◆ What the task requires
Which of the lines in the data below contain the string "Ланчхути"? Copy each of them.

◆ Input
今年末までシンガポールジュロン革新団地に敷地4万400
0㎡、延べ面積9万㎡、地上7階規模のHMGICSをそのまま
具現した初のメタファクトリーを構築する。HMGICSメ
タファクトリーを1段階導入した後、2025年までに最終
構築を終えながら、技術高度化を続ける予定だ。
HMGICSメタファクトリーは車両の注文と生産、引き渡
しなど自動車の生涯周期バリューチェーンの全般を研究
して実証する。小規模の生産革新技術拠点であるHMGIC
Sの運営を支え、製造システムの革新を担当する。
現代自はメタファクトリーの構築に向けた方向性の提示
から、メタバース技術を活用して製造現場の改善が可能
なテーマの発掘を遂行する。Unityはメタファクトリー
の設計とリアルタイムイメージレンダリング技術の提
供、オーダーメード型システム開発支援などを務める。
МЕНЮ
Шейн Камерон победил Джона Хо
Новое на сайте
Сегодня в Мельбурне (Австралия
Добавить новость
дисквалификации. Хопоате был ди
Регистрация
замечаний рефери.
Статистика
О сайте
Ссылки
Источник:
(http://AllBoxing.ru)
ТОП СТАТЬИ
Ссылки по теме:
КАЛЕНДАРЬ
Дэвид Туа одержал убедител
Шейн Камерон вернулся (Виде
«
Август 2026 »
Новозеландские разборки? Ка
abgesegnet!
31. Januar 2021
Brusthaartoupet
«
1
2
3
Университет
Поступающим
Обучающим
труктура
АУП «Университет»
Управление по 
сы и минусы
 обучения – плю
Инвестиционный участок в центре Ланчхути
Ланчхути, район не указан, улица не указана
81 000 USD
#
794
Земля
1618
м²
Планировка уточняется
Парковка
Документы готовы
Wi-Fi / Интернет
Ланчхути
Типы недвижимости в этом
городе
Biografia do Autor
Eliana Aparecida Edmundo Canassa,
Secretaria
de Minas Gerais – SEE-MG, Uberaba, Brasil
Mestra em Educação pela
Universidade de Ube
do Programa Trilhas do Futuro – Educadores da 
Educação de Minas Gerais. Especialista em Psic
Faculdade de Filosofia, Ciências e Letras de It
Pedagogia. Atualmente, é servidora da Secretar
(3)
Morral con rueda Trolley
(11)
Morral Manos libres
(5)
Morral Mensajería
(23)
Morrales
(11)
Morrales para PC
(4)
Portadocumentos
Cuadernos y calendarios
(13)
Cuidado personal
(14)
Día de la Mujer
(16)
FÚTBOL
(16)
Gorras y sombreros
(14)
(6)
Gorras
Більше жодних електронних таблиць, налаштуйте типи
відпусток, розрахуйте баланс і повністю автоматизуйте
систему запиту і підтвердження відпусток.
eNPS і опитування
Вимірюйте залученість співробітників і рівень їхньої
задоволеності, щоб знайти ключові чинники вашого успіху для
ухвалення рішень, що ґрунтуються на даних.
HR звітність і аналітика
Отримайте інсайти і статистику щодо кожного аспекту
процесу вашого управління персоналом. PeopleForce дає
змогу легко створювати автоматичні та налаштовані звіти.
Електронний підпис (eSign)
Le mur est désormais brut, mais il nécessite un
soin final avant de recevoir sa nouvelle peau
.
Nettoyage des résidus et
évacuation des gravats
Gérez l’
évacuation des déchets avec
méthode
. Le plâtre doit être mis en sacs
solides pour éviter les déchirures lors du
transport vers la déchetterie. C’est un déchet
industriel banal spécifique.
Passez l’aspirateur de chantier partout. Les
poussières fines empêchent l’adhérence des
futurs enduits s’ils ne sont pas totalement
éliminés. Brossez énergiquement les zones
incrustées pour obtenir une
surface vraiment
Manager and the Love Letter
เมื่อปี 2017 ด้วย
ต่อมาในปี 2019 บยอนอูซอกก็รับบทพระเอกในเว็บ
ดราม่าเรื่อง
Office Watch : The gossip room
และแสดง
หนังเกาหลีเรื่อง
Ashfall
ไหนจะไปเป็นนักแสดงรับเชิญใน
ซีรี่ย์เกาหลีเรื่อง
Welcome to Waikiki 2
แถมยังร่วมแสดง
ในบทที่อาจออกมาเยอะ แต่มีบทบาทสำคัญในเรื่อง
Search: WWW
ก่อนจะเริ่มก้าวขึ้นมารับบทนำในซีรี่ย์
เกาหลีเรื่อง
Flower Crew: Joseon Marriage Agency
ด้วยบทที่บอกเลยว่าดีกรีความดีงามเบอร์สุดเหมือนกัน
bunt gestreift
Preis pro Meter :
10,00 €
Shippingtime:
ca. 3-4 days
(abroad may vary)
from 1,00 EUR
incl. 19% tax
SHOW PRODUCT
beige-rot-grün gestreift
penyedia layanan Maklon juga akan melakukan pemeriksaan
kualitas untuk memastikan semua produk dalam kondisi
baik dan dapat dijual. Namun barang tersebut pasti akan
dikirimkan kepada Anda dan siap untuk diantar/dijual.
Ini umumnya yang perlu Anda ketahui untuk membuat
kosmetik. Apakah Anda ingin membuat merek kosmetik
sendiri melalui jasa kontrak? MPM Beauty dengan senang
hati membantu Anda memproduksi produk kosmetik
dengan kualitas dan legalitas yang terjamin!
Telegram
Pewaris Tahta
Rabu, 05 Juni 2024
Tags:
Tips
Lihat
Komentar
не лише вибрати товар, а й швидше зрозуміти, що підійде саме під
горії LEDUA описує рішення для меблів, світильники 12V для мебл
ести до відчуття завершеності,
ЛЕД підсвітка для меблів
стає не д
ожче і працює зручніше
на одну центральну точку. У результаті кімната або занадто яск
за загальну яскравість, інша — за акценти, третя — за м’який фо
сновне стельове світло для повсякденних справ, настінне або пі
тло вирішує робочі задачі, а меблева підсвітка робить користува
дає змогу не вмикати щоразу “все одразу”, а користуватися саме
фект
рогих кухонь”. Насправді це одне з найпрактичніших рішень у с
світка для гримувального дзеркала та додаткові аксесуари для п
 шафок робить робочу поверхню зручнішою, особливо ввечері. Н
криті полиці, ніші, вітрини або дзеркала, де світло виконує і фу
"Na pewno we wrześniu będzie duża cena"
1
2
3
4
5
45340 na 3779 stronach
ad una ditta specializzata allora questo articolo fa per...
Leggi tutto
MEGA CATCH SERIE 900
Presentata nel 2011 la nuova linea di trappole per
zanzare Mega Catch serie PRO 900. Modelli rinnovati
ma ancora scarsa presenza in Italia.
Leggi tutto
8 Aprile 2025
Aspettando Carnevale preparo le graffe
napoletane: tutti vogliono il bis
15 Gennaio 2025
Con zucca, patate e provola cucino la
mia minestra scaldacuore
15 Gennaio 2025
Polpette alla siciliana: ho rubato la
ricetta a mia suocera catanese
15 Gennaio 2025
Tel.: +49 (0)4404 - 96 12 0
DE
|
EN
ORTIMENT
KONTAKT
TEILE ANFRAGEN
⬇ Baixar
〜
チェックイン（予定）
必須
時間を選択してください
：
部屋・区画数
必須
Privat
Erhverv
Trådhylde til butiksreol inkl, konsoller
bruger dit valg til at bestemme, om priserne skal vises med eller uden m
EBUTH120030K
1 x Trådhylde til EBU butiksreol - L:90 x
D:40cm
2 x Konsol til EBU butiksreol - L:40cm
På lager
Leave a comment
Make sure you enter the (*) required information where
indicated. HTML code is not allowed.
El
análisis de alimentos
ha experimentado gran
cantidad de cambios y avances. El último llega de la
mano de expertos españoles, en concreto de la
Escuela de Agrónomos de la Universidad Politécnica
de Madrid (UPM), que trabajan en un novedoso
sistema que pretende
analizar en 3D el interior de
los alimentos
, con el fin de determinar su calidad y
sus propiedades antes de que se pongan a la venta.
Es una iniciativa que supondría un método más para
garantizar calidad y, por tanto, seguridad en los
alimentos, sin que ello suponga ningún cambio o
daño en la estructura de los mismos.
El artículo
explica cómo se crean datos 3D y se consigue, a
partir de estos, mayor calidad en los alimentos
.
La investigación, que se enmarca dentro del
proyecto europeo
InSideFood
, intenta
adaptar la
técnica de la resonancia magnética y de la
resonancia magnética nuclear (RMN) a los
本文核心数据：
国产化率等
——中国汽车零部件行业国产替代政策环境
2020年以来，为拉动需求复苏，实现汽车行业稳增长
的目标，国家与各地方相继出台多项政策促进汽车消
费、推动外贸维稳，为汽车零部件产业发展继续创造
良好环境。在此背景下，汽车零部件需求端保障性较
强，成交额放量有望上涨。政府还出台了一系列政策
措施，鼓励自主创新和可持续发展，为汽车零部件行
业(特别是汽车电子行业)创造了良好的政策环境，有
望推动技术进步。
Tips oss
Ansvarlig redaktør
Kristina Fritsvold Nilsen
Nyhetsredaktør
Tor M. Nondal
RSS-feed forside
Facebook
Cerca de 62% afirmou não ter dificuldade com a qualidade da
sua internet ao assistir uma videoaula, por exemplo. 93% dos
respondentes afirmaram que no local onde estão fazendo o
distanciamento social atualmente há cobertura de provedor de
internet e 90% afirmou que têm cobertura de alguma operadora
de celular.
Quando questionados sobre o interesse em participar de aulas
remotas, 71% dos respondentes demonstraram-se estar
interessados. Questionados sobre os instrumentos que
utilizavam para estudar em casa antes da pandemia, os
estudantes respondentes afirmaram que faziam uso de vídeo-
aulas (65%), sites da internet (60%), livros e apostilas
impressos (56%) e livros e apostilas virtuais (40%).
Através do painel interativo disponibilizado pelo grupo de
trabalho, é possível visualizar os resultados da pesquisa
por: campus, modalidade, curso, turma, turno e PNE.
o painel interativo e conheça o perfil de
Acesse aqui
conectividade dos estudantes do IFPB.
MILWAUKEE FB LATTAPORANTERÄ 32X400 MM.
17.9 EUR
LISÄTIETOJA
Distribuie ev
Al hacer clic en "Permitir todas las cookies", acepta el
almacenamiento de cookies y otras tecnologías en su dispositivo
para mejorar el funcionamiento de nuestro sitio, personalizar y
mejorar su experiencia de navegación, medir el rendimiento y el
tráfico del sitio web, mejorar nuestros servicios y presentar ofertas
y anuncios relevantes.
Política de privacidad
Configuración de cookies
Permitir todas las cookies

◆ Result of this task
Инвестиционный участок в центре Ланчхути
Ланчхути, район не указан, улица не указана
Ланчхути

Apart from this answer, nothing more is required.